Graduate students from Pratt Institute’s Interior Design Department created a distinctive tabletop installation for the Design Industries Foundation Fighting AIDS (DIFFA) Dining by Design event, which was on view at Pier 92 in Manhattan from March 22-26. This year marked the 21st edition of Dining by Design, which ran simultaneously with the Architectural Digest Design Show, bringing together some of the most talented individuals in the worlds of fashion, interior design, art, and architecture. The five-day event concluded with a VIP gala dinner where guests experienced the installations by dining at the elaborately designed tables.

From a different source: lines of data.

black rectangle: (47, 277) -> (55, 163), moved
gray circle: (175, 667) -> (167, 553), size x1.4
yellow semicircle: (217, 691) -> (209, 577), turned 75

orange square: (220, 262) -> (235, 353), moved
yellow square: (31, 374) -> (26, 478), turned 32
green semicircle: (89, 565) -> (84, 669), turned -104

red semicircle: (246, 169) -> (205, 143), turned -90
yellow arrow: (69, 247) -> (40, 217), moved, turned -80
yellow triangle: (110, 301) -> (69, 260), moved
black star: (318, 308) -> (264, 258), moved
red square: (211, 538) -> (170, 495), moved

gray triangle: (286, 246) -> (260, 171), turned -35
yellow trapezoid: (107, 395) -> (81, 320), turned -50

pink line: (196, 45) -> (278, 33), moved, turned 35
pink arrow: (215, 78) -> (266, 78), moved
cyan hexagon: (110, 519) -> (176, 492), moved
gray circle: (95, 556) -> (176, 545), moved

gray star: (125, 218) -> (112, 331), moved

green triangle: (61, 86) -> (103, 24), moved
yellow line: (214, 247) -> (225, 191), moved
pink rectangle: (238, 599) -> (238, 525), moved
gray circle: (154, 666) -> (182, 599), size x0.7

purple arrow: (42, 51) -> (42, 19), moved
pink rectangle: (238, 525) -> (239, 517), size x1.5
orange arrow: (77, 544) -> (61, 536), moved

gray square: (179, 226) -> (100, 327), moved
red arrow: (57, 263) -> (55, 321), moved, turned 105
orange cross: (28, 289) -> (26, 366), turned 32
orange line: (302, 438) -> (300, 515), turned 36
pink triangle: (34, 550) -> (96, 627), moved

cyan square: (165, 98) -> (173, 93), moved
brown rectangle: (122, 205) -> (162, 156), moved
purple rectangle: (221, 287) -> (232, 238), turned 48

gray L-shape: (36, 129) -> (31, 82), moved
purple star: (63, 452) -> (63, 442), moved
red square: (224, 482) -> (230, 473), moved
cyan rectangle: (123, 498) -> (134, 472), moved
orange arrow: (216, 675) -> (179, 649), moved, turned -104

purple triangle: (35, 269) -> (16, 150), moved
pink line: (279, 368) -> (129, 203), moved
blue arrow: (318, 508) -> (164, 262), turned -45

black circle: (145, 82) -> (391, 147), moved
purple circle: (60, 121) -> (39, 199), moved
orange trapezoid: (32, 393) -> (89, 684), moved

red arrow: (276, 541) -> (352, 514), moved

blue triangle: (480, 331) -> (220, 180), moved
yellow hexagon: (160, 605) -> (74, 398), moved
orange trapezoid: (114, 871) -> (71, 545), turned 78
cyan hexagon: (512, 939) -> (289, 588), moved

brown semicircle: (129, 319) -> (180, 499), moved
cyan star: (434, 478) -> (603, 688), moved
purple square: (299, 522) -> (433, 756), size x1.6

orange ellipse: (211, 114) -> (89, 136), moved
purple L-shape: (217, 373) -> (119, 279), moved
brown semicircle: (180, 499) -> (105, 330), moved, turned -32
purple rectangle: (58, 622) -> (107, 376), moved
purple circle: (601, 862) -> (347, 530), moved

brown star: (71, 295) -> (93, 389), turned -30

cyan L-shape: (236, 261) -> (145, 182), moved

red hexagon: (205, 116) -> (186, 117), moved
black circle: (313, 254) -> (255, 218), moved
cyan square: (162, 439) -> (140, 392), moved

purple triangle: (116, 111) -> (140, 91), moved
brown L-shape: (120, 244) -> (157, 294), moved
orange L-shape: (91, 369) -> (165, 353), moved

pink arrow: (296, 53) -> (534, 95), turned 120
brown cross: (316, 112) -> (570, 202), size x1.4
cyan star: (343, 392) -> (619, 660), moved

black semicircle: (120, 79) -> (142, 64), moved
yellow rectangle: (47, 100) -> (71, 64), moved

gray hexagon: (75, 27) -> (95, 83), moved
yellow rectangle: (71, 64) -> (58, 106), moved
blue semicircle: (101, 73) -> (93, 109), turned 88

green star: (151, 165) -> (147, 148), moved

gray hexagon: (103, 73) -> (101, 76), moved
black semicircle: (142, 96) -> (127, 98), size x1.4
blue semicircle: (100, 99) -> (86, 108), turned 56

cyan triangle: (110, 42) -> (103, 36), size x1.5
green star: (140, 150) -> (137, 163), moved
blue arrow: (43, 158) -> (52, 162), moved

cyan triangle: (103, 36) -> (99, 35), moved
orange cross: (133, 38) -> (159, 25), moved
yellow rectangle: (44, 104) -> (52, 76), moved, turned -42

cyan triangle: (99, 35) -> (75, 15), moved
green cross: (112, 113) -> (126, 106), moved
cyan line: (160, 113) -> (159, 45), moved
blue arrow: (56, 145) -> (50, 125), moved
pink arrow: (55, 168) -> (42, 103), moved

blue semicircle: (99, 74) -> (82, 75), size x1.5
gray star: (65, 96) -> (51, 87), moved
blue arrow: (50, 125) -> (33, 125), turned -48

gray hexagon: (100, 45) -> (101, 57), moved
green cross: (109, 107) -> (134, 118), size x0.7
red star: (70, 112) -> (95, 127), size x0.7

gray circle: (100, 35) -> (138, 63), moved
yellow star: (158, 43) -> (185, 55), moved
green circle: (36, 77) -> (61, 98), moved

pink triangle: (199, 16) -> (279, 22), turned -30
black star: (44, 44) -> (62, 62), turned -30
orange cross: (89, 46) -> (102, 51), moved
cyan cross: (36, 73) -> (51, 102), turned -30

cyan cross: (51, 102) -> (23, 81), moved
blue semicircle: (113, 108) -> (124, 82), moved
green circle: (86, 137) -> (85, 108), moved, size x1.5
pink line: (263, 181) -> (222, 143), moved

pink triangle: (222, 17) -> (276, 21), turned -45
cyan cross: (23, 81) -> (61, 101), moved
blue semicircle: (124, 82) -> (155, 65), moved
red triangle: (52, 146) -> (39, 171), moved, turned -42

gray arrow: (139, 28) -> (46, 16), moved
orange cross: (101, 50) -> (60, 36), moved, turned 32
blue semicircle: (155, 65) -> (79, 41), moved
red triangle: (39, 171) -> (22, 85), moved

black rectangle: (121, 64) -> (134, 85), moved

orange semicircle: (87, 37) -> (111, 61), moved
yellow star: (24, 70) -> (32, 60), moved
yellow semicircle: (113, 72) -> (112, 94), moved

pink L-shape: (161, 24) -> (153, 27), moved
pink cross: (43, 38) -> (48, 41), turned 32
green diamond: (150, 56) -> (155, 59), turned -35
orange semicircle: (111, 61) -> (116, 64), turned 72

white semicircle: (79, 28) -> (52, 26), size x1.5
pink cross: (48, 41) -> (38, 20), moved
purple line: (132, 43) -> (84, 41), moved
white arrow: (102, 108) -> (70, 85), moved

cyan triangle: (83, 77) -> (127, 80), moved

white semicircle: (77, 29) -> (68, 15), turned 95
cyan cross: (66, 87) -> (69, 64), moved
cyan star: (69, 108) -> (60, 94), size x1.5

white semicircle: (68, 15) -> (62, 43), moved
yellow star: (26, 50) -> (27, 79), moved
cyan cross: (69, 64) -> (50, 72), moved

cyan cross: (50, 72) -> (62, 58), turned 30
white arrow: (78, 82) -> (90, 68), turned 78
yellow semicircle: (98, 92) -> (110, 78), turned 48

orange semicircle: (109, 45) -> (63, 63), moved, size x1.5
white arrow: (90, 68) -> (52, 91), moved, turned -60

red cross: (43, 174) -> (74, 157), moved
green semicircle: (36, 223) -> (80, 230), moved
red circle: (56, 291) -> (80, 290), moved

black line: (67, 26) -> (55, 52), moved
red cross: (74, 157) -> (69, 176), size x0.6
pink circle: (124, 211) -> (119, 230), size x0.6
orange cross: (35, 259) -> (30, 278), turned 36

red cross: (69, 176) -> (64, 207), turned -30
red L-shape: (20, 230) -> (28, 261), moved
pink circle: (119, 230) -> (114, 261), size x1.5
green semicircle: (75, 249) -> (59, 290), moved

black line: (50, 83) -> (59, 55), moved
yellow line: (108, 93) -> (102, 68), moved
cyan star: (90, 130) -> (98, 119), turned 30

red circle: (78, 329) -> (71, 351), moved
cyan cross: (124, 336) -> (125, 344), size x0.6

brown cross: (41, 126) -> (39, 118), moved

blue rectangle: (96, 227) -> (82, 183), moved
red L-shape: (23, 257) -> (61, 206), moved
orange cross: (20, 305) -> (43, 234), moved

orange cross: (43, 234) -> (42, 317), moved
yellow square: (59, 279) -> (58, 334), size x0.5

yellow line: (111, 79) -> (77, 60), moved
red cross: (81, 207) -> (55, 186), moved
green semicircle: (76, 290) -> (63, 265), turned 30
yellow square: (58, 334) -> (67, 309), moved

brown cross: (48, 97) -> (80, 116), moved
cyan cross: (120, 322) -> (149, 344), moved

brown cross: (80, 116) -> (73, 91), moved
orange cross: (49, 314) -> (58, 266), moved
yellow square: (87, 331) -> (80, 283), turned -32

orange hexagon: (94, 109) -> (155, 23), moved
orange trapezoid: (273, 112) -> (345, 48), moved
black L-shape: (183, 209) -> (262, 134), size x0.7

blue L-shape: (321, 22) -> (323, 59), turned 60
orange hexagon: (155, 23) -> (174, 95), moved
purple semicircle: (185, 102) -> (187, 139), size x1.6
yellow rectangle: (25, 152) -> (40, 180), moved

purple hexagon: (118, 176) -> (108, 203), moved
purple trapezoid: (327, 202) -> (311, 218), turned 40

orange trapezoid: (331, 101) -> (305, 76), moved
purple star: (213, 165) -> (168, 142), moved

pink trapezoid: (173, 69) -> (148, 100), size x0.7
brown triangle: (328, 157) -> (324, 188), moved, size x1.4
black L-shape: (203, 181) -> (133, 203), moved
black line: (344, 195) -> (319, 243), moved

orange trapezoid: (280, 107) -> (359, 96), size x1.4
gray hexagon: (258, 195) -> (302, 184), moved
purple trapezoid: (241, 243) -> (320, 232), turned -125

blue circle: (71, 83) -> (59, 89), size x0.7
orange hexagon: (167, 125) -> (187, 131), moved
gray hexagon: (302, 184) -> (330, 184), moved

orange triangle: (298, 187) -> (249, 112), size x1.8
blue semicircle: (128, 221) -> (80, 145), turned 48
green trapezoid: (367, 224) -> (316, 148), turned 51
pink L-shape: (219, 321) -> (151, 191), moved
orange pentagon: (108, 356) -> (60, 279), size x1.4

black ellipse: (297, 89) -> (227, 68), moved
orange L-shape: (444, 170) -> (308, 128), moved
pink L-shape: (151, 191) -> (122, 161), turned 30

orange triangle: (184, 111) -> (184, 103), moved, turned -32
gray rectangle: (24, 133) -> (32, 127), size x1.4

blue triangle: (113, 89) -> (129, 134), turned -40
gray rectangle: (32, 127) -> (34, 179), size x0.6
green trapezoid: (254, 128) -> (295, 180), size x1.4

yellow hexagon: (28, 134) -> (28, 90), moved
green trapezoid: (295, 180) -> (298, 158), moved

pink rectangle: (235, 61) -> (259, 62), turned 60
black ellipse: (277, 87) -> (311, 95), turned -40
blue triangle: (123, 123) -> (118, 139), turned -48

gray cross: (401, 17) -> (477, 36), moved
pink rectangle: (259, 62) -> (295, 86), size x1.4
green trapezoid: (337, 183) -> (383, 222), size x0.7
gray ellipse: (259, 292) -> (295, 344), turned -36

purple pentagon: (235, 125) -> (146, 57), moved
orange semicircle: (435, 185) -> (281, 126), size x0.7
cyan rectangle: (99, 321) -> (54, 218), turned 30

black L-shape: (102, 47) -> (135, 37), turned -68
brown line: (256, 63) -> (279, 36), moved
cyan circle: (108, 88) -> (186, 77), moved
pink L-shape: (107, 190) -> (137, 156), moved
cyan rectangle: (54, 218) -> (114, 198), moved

DIFFA is one of the country’s largest funders of HIV/AIDS service and education programs, mobilizing the immense resources and creativity of the design community. Pratt’s team was one of several to create a dining environment as part of DIFFA’s Student Design Initiative, which provides young designers with the rare opportunity to work with design experts for the event.
Pratt students and faculty have participated in the Dining by Design event for seven years, and were again invited by DIFFA to take part for 2018. This year, Pratt’s team members were Michelle Marshall, M.F.A. Interior Design ’18; Nadia Freeman, M.F.A. Interior Design ’18; Mapa Jaramillo Arenas, M.F.A. Interior Design ’18; and Elizabeth Bridges, M.F.A. Interior Design ’18. Jon Otis, Professor of Interior Design, served as faculty lead, and Barry Richards, a Senior Associate at the Rockwell Group, served as industry mentor. Industrial Design Professor Peter Barna provided assistance to the group with lighting and the firm Bentley Mills donated carpeting.
The team worked within the scope of DIFFA’s mission of supporting HIV/AIDS awareness to conceptualize, design, and build the distinctive installation “The Elephant in the Room,” which directly addressed the conversation that people have when they tell friends and family they’re HIV positive. The design featured a large, yellow chicken-wire elephant suspended above the table, which had a reflective tabletop. The walls were painted dark blue, with elephant camo-print.
The Dining by Design installations were unveiled at a preview party on March 22. They were on view to the public through March 24, and closed with a VIP gala dinner on March 26.